We landed in Kangiksujjuaq and our guides picked us up and drove us to the school where we are making our new home for 5 days. We took a walk around and I must say strangely enough it was very similar to my memories of places like Jamaica and Belize, the homes are all up on jacks, some of them very shack like, barren dirt roads, just no palm trees or Red Stripe. Anyway it is a beautiful little settlement nestled at the bottom of a great fjord, huge vertical, and perfectly clear Arctic Ocean water. The sunset was unlike anything I have ever scene in my life, it is currently midnight and it is still light out. The sun took about 30 minutes to go from on the horizon to setting, I’ve never seen that happen before, down close to the equator the sun sets so quickly that if you blink you may miss it, up here you cant avoid it, and it was the most flaming red sunset I have ever seen, to top it off there was a massive rainbow arcing the whole community. The only other experience I have had of this caliber was sailing out of New York City once right after a crazy rain storm, the big black clouds where blood red and deep grey-blue as the setting sun beams filtered beautifully through the polluted Manhattan skyline, a rainbow arced the whole horizon in fore of the ship, and the sunset in the stern…then no kidding, at least 20 dolphins started playing and surfing in our wake…tonight’s sunset over the inlet and the mountains was just as astounding!

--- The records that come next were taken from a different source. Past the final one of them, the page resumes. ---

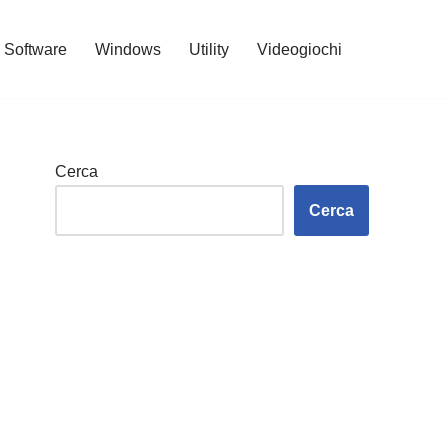
Software
Windows
Utility
Videogiochi
Cerca
Cerca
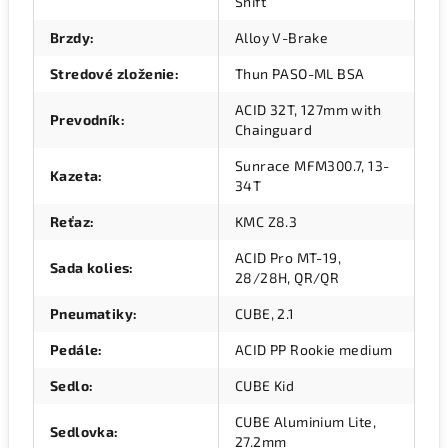
Shift
Brzdy
:
Alloy V-Brake
Stredové zloženie
:
Thun PASO-ML BSA
ACID 32T, 127mm with
Prevodník
:
Chainguard
Sunrace MFM300.7, 13-
Kazeta
:
34T
Reťaz
:
KMC Z8.3
ACID Pro MT-19,
Sada kolies
:
28/28H, QR/QR
Pneumatiky
:
CUBE, 2.1
Pedále
:
ACID PP Rookie medium
Sedlo
:
CUBE Kid
CUBE Aluminium Lite,
Sedlovka
:
27.2mm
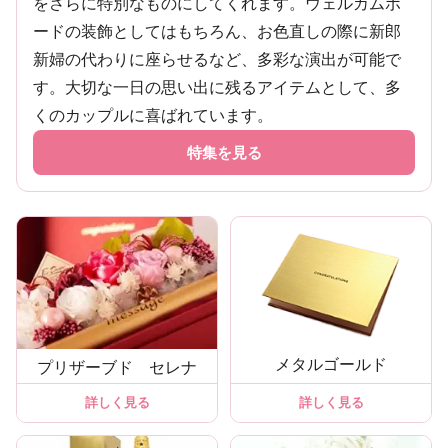
をさらに特別なものにしてくれます。ウェルカムボ
ードの装飾としてはもちろん、お色直しの際に新郎
新婦の代わりに座らせるなど、多彩な演出が可能で
す。大切な一日の思い出に残るアイテムとして、多
くのカップルに喜ばれています。
特集を見る
メタルゴールド
プリザーブド セレナ
詳しく見る
詳しく見る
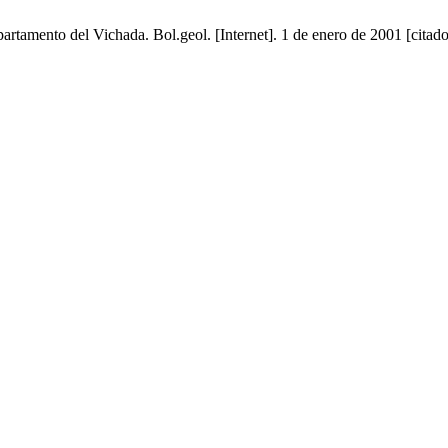
partamento del Vichada. Bol.geol. [Internet]. 1 de enero de 2001 [citad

The people here are very timid and shy, they don’t make too much notice of us and are a bit too intimidated by us to say hello back to us, but at the same time they are very friendly and I don’t feel threatened, I only hope they wont feel threatened by our presence, especially with our cameras. One other thing I must add, it feels like the apocalypse here, or at least Mad Maxx…EVERYONE races there motocross bikes, or their quadrunner ATCs up and down and all around the dusty streets of this VERY small community of 540 people. It sounds like the buzz of a thousand bumble bees there is so much wheeler action kicking up dust in this arctic town…I LOVE IT!
DAY 4
Today was as an eventful day as I could have ever asked for in the arctic. We woke up early and Genti and I took a walk about the own getting some great shots of the towering mountains engulfed in fog. It was such a peaceful morning with not a sole awake. Around noon we met our helicopter pilot and started getting the aerial shots that we are in such need of, and man was that ever a view!!! We where specifically on the hunt for polar bears. We had a local hunter and 2 rifles on board the chopper jut in case. We got some great cliff and ocean aerials, circled a great big iceberg and then flew down to 40 feet on top of the freezing arctic water to get an incredible shot of a walrus and her baby pup. This site is even more of a rarity than seeing a Polar bear, we where so blessed, and the water was as smooth as glass.

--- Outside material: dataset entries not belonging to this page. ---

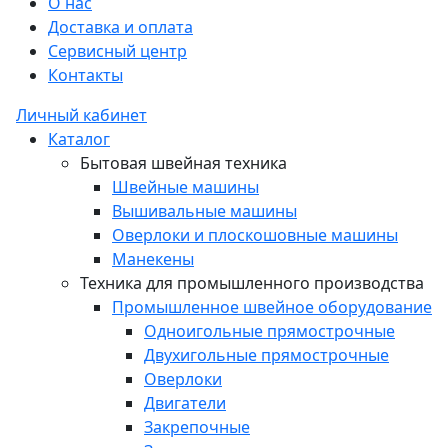
О нас
Доставка и оплата
Сервисный центр
Контакты
Личный кабинет
Каталог
Бытовая швейная техника
Швейные машины
Вышивальные машины
Оверлоки и плоскошовные машины
Манекены
Техника для промышленного производства
Промышленное швейное оборудование
Одноигольные прямострочные
Двухигольные прямострочные
Оверлоки
Двигатели
Закрепочные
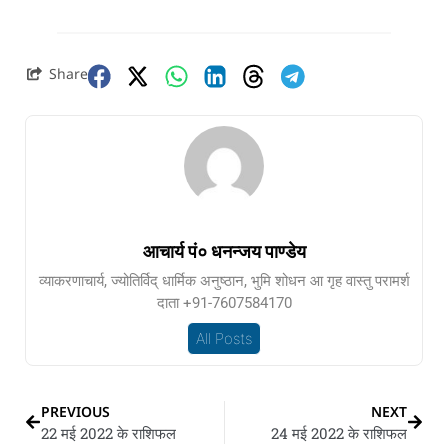
Share
आचार्य पं० धनन्जय पाण्डेय
व्याकरणाचार्य, ज्योतिर्विद् धार्मिक अनुष्ठान, भुमि शोधन आ गृह वास्तु परामर्श
दाता +91-7607584170
All Posts
PREVIOUS
NEXT
22 मई 2022 के राशिफल
24 मई 2022 के राशिफल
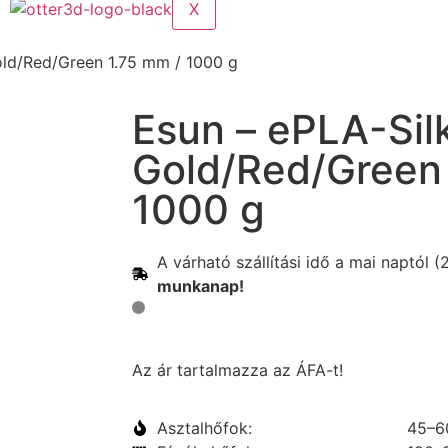
X
old/Red/Green 1.75 mm / 1000 g
Esun – ePLA-Sil
Gold/Red/Green 
1000 g
A várható szállítási idő a mai naptól 
munkanap!
Az ár tartalmazza az ÁFA-t!
Asztalhőfok:
45–6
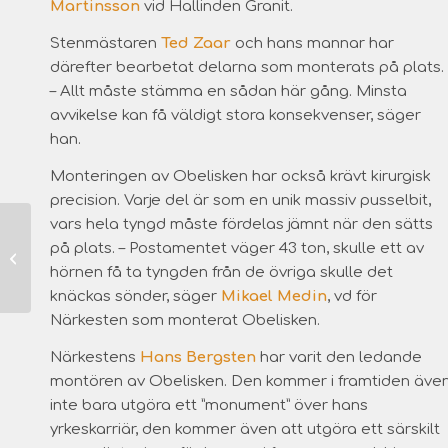
Martinsson
vid Hallinden Granit.
Stenmästaren
Ted Zaar
och hans mannar har
därefter bearbetat delarna som monterats på plats.
– Allt måste stämma en sådan här gång. Minsta
avvikelse kan få väldigt stora konsekvenser, säger
han.
Monteringen av Obelisken har också krävt kirurgisk
precision. Varje del är som en unik massiv pusselbit,
vars hela tyngd måste fördelas jämnt när den sätts
på plats. – Postamentet väger 43 ton, skulle ett av
hörnen få ta tyngden från de övriga skulle det
knäckas sönder, säger
Mikael Medin
, vd för
Närkesten som monterat Obelisken.
Närkestens
Hans Bergsten
har varit den ledande
montören av Obelisken. Den kommer i framtiden äve
inte bara utgöra ett ”monument” över hans
yrkeskarriär, den kommer även att utgöra ett särskilt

We then flew inland over the tundra and flew over herds of hundreds of Caribou. What beautiful animals, the sight and sound of the chopper gave them a good fright but the shots of them running along the riversides and cliff tops where priceless. We ended up in a ravine with a rapid river racing down the middle. This valley of high and very narrow cliffs wound down the arctic tundra over waterfalls and past herds of Caribou for …at leas 20 minutes of flying, that’s quite a distance!!!
After 2.5 hours we flew back to the airport and Federica and I changed places, Genti stayed aboard. They flew up again to get some more incredible shots of a meteor site, a lake, now provincial park, that is a perfect circle 3.7 kms wide, it was formed by a meteor hitting Earth many years ago. The footage looks great! Meanwhile Mateo (researcher) and Julio (2nd unit DOP) and I met a dude named Louis form Montreal who works for the Northern school district. As it happened Louis owns Canada’s largest indoor skate park in Montreal. We talked about skateboarding, and how I used to own a skate shop, and how my dad used to own one as well, he offered us a ride through the tundra for more shots so we excepted. We got some great shots of arctic flowers, lakes, inukshuks, and landscapes.
When we finally got home 3 wonderful new Inuit friends showed up, Tacka, Laurie, Elyja, and 2 very neat girls from Gaspe and Montreal (one named Elody with the exact same humour, voice, and, and mannerisms as my friend Claudine), and the other Kate who had the same wonderful smile and loving energy as my friend Tracy, it all goes to show that wherever you are there is another you, and another equivalent of everyone you know. It is a comforting feeling when you are so far out of your comfort zone. Tacka brought a great amount of fantastic Caribou meet, Kate brought some fantastic Shiraz boxed wine (a delicacy around these parts) and Elody brought another delicacy for this region, apple, lentil and celery salad! What a treat! Truly an international meal was had, 5 native languages where represented at our humble table. We ended the night and it is now 1:15 a.m. and its still light out. Good night!
DAY 5
This is my 3rd night here, and already its getting darker! They told me today that each day they loose 6 minutes of daylight, 2 nights ago it was light all night, now there is an almost dark sky. Today was a very eventful day in many ways, one I had great experiences, two, I met some more wonderful people, and three, I found a real weakness in my directorial abilities.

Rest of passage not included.